Task statement
Read the listing below and copy out every line that holds "para".

Excerpted records

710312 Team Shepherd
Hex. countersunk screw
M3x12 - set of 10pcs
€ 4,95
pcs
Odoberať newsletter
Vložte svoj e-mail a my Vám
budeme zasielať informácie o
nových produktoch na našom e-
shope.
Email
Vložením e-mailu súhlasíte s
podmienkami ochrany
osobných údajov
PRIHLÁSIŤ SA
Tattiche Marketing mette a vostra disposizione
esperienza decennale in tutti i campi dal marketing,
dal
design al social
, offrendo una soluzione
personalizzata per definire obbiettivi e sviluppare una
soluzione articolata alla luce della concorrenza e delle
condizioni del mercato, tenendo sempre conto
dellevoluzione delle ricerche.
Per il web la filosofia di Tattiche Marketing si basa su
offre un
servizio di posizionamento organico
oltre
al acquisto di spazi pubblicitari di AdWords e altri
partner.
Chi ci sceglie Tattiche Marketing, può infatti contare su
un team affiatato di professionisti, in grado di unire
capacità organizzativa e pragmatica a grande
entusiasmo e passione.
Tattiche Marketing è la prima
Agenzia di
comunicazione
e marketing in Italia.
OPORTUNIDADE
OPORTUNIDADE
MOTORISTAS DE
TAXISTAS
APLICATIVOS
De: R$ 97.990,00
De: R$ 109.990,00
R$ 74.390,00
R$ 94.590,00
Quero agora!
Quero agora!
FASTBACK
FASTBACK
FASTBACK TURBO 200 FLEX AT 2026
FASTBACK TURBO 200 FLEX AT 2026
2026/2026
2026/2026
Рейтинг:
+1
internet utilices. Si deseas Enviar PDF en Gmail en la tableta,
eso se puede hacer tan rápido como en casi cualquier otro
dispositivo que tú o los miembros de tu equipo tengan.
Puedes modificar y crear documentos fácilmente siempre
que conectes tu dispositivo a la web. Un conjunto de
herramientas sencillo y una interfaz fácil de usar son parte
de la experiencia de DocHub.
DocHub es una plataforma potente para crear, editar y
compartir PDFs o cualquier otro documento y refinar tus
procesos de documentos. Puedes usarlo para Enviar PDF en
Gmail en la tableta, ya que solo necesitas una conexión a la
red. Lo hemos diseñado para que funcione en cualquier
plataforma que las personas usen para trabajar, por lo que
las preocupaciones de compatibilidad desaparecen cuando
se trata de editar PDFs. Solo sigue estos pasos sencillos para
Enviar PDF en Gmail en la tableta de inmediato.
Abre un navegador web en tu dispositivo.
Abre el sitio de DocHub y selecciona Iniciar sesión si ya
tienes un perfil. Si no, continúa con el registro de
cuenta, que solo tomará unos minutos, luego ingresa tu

Solution to this task
DocHub es una plataforma potente para crear, editar y
procesos de documentos. Puedes usarlo para Enviar PDF en
red. Lo hemos diseñado para que funcione en cualquier
plataforma que las personas usen para trabajar, por lo que
se trata de editar PDFs. Solo sigue estos pasos sencillos para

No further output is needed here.